__RECORDS__:
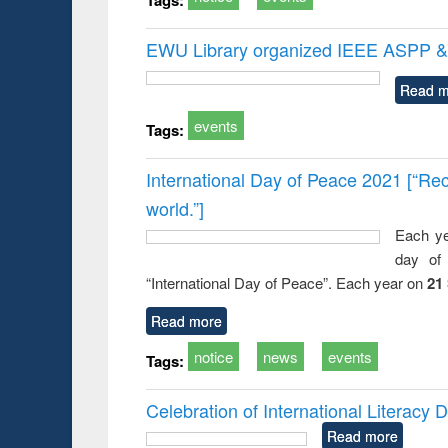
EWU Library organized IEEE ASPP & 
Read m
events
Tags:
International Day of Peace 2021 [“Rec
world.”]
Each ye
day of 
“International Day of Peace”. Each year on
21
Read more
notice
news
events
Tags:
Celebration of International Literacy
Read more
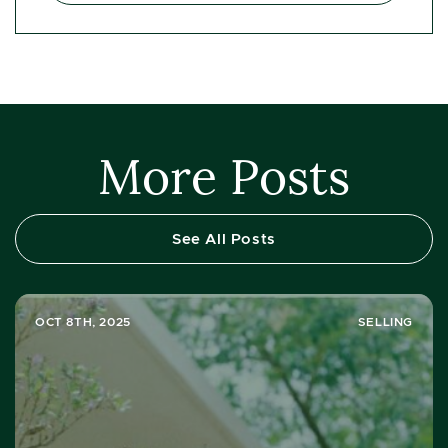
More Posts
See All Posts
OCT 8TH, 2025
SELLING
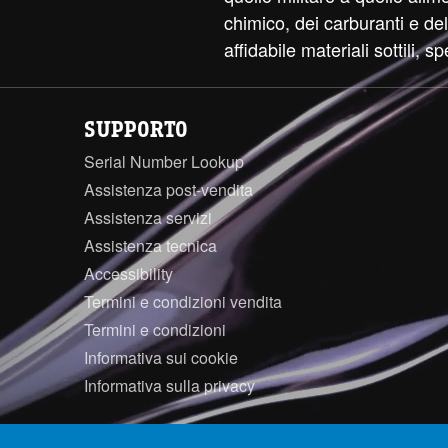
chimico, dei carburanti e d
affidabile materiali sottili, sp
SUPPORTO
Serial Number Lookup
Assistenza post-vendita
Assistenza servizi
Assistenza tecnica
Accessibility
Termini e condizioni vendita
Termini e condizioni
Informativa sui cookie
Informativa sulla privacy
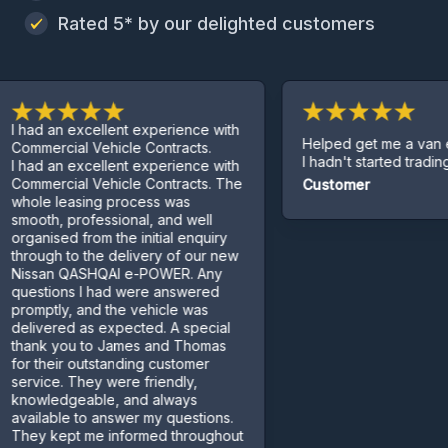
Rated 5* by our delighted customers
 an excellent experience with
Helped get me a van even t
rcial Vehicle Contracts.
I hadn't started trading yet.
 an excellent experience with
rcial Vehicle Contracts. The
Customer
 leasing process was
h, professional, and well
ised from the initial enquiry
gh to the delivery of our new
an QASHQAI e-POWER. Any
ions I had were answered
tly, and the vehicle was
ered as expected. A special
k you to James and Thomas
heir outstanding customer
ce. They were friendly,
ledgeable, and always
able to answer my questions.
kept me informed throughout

==

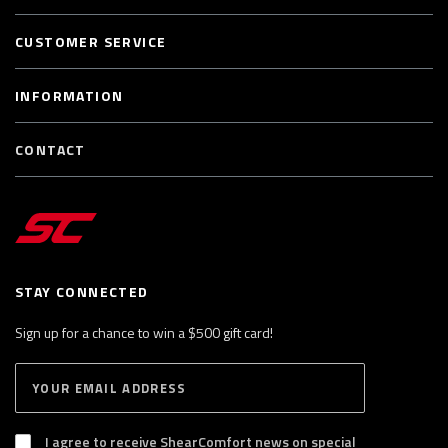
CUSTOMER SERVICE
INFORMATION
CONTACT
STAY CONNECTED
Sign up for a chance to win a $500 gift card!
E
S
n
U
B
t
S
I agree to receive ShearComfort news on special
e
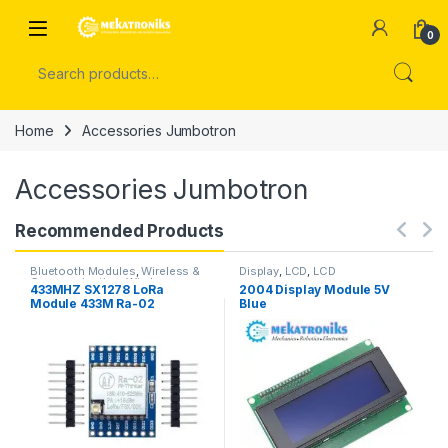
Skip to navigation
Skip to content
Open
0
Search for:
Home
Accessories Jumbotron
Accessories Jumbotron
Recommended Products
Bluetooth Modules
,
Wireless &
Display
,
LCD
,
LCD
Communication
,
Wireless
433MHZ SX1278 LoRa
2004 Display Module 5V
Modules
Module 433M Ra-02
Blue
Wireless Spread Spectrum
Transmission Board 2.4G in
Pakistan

__BRIEF__: Looking at the data above, write out exactly the lines that start at the one containing "an QASHQAI e-POWER. Any" and end at the one containing "kept me informed throughout"; include both and nothing beyond.

__SOLUTION TO THE PROBLEM__:
an QASHQAI e-POWER. Any
ions I had were answered
tly, and the vehicle was
ered as expected. A special
k you to James and Thomas
heir outstanding customer
ce. They were friendly,
ledgeable, and always
able to answer my questions.
kept me informed throughout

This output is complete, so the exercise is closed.